I start optixHello as follows:

./bin/optixHello --file ./optix_hello_output.ppm

I hope this information will help you to replicate the problem. One more note: I connect to the server via ssh, and openGL rendering doesn’t work for me. That’s why I use direct output to PPM.
Please write me if you need any other details.

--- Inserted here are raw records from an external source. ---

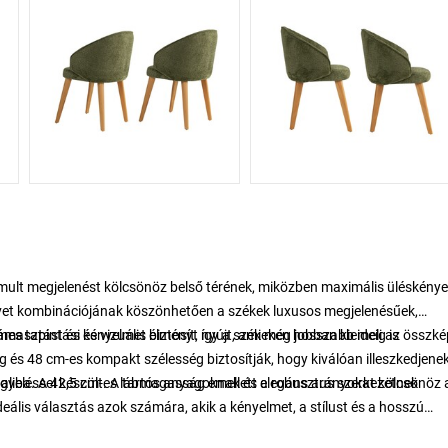
nomult megjelenést kölcsönöz belső térének, miközben maximális üléskény
övet kombinációjának köszönhetően a székek luxusos megjelenésűek,
mes tapintási és vizuális élményt nyújt, ami még jobban kiemeli az összké
masztást és kényelmet biztosít, így a székeken hosszabb ideig is
 és 48 cm-es kompakt szélesség biztosítják, hogy kiválóan illeszkedjene
paliba. A 42,5 cm-es lábmagasság emellett elegáns arányokat kölcsönöz 
yeléssel készült. A tartós anyagoknak és a robusztus szerkezetnek
ális választás azok számára, akik a kényelmet, a stílust és a hosszú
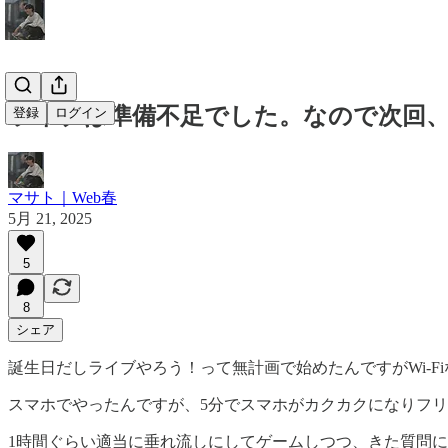
ライブは準備不足でした。なので次回
登録
ログイン
マサト｜Web春
5月 21, 2025
5
8
シェア
誕生日だしライブやろう！って無計画で始めたんですがWi-Fi
スマホでやったんですが、5分でスマホがカクカクになりフ
1時間ぐらい適当に垂れ流しにしてゲームしつつ、きた質問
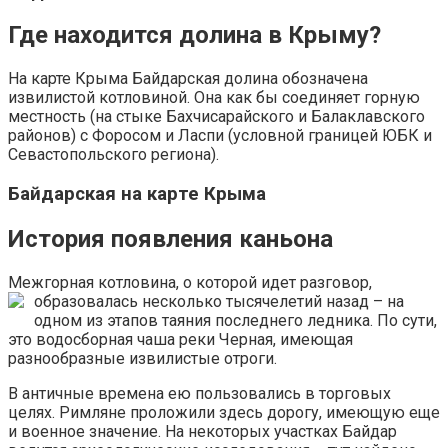
Где находится долина в Крыму?
На карте Крыма Байдарская долина обозначена
извилистой котловиной. Она как бы соединяет горную
местность (на стыке Бахчисарайского и Балаклавского
районов) с Форосом и Ласпи (условной границей ЮБК и
Севастопольского региона).
Байдарская на карте Крыма
История появления каньона
Межгорная котловина, о которой идет разговор,
образовалась несколько тысячелетий назад –
на
одном из этапов таяния последнего ледника. По сути,
это водосборная чаша реки Черная, имеющая
разнообразные извилистые отроги.
В античные времена ею пользовались в торговых
целях. Римляне проложили здесь дорогу, имеющую еще
и военное значение. На некоторых участках Байдар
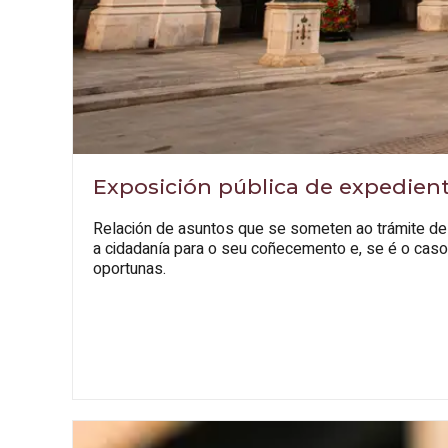
Exposición pública de expedien
Relación de asuntos que se someten ao trámite de i
a cidadanía para o seu coñecemento e, se é o caso
oportunas.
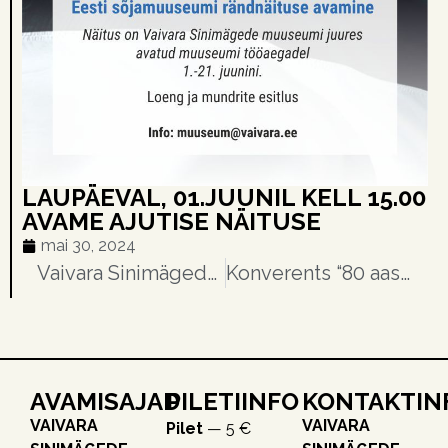
LAUPÄEVAL, 01.JUUNIL KELL 15.00
AVAME AJUTISE NÄITUSE
mai 30, 2024
Vaivara Sinimägede muuseumis ootab külastajaid uus näitus inimestest ja saatustest
Konverents “80 aastat Sinimägede lahingutest”
AVAMISAJAD
PILETIINFO
KONTAKTIN
VAIVARA
VAIVARA
Pilet
— 5 €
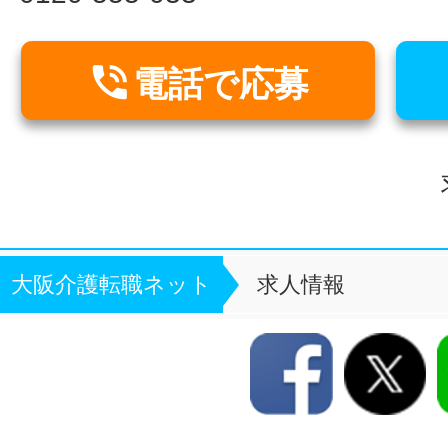

電話で応募
大阪介護転職ネット
求人情報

Thank you for the help on porting to OptiX 7! Since it works perfectly well on A100 GPU, we decided to go for it (in fact, that’s why it took me quite some time to reply to you).

Kind redards,
Pavel

droettger · August 12, 2021, 4:29pm

Ok, you never mentioned that this was a multi-GPU related issue. That’s why system configuration information are crucial for all reported issues.
There are 64x8 size blocks rendered and 64x56 size blocks missing in your optix_sphere.ppm, which looks like 7 of the 8 GPUs are not correctly read back.
I’ll add that information to the bug report.